Kurzketten-Fettsäuren (SCFAs) wie Butyrat, Propionat und Acetat sind Signalmoleküle, die ausschließlich von Darmmikroben durch die Fermentation von Ballaststoffen produziert werden. SCFAs wirken über die Aktivierung von Rezeptoren wie die G-Protein-gekoppelten Rezeptoren FFA2, FFA3 und GPR109a auf eine Vielzahl von physiologischen Prozessen, darunter Neuroplastizität, Genexpression, Nahrungsaufnahme und die Modulation des Immunsystems. Präklinische Studien an keimfreien Mäusen haben gezeigt, dass die Aktivierung afferenter Nervenbahnen zum Hirnstamm bei diesen Tieren erhöht ist, was durch die Verabreichung von SCFA-produzierenden Mikroben verringert werden kann. SCFAs fördern außerdem die Sekretion des Sättigungshormons GLP-1 und beeinflussen das Verhalten, während sie gleichzeitig die Expression von Genen im darmassoziierten Immunsystem herunterregulieren. SCFAs beeinflussen auch die Synthese von Serotonin in den enterochromaffinen Zellen (ECCs) des Darms, was wiederum auf das Nervensystem und das Verhalten wirkt.

Interaktionen zwischen humanen und bakteriellen Stoffwechselprodukten

Bitterstoffe wie Gallensäuren, die in der Leber aus Cholesterin synthetisiert werden, können von Darmmikroben in sekundäre Gallensäuren umgewandelt werden. Diese sekundären Gallensäuren aktivieren den Farnesoid-X-Rezeptor im Ileum, was die Produktion von Fibroblast Growth Factor 19 (FGF19) anregt, der das Gehirn erreicht und den Glukosestoffwechsel sowie die Hypothalamus-Hypophysen-Nebennierenrinden-Achse reguliert. Gallensäuren beeinflussen auch die Glukosehomöostase, indem sie durch bestimmte Rezeptoren die Glucagon-like Peptide 1-Freisetzung steigern, was Essverhalten und Nahrungsaufnahme steuert. Östrogene, die durch das Mikrobiom durch Enzyme wie β-Glucuronidase dekonjugiert werden, können die hormonellen Spiegel beeinflussen, und ein Mangel an Mikrobiomvielfalt in postmenopausalen Frauen kann zu einem Rückgang des Gesamtöstrogenspiegels und damit zu verstärkten Symptomen des Reizdarmsyndroms beitragen.
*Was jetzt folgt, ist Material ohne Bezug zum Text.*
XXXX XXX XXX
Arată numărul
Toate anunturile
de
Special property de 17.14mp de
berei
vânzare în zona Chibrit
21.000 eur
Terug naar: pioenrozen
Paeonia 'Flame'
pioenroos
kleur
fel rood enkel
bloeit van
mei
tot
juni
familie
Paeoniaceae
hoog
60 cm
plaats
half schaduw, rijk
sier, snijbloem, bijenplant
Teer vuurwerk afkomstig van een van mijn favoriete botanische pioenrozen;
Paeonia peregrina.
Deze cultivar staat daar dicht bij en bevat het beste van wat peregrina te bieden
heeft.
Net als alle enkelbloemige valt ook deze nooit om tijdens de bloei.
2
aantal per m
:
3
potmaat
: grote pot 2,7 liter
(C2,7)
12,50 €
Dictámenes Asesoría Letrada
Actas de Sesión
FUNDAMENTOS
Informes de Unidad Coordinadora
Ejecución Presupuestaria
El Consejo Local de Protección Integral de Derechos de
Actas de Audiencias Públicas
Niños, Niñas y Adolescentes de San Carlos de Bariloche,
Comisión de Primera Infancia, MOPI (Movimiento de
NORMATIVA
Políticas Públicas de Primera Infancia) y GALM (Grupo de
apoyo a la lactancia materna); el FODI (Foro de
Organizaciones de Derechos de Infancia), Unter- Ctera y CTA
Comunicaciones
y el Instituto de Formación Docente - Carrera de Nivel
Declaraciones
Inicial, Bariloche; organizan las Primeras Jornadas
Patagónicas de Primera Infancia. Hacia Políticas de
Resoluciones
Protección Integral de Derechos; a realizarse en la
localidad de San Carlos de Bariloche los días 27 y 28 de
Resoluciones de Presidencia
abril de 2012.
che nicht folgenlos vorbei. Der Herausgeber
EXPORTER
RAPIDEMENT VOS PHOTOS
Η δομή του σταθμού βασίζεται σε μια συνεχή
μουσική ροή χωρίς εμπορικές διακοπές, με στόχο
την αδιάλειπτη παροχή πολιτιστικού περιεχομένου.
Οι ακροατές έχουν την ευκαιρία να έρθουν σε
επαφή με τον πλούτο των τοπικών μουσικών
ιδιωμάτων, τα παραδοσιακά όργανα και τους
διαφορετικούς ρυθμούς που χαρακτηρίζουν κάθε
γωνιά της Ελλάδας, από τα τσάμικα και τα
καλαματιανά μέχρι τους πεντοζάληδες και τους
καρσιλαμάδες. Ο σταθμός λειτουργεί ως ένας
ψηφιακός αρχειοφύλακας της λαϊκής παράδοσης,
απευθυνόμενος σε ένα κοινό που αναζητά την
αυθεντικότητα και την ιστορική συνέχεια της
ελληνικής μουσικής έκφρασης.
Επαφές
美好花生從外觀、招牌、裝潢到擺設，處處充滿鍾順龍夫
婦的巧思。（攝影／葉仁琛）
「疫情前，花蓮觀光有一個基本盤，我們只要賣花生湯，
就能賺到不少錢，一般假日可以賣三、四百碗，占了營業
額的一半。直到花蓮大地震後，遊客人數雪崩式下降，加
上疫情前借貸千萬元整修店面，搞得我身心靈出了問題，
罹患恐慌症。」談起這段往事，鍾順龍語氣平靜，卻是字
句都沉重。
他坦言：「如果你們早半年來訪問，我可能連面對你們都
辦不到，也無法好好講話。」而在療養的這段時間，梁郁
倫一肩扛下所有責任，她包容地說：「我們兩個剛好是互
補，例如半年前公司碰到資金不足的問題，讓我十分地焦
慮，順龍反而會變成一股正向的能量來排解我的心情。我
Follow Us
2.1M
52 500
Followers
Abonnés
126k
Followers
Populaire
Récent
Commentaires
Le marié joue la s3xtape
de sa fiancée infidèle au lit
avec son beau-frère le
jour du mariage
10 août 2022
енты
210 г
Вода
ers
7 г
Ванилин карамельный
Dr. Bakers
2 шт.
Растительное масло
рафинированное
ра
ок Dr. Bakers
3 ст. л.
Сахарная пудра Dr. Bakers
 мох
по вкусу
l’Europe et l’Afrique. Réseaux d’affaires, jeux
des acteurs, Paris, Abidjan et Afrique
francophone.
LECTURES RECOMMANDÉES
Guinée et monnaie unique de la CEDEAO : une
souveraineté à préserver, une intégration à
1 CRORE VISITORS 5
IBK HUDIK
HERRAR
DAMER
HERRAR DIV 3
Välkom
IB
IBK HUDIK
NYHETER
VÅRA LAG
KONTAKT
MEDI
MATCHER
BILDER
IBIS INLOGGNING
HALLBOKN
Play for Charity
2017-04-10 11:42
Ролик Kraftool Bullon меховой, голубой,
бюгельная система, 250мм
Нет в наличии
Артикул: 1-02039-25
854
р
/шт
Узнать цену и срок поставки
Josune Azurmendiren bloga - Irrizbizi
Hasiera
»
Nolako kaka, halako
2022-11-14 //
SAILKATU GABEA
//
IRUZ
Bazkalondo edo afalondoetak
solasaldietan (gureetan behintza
Aktivierung von Toll-like Rezeptoren durch mikrobielle Zellwandbestandteile wie Lipopolysaccharide (LPS) führt zu einer Entzündungsreaktion, die über Zytokine das Gehirn erreicht und neuronale Funktionen moduliert (1).

Mikrobiom beeinflusst Entwicklung und Funktion des Immunsystems

Das Mikrobiom im Darm spielt außerdem eine entscheidende Rolle bei der Entwicklung des Immunsystems, indem es Immunzellen wie T-Zellen, Makrophagen und dendritische Zellen im Darm und den zugehörigen lymphatischen Geweben beeinflusst (Darm-Immunsystem-Achse). Bei gnotobiotischen Mäusen, die ohne Mikrobiom leben, ist das Immunsystem beeinträchtigt, was zu einer verminderten Anzahl und Funktionsfähigkeit von T-Zellen und regulatorischen T (Treg)-Zellen führt. Die Rekolonisation dieser Mäuse mit Mikrobiota stellt die T-Zell-Populationen und deren Funktion innerhalb eines Monats wieder her. Es wurde auch gezeigt, dass die Einführung bestimmter Bakterienstämme, wie Bacteroides fragilis, die Funktion von Treg-Zellen wiederherstellt, was auf die enge Verbindung zwischen Mikrobiom und Immunantwort hinweist. Die Zusammensetzung des Mikrobioms und die durch die Mikrobiota produzierten Metaboliten haben somit einen direkten Einfluss auf die Funktion und das Verhalten des Immunsystems, was Auswirkungen auf Erkrankungen wie Bluthochdruck, Herz-Kreislauf-Erkrankungen, Neuroentwicklung und neurologische Störungen haben kann (2).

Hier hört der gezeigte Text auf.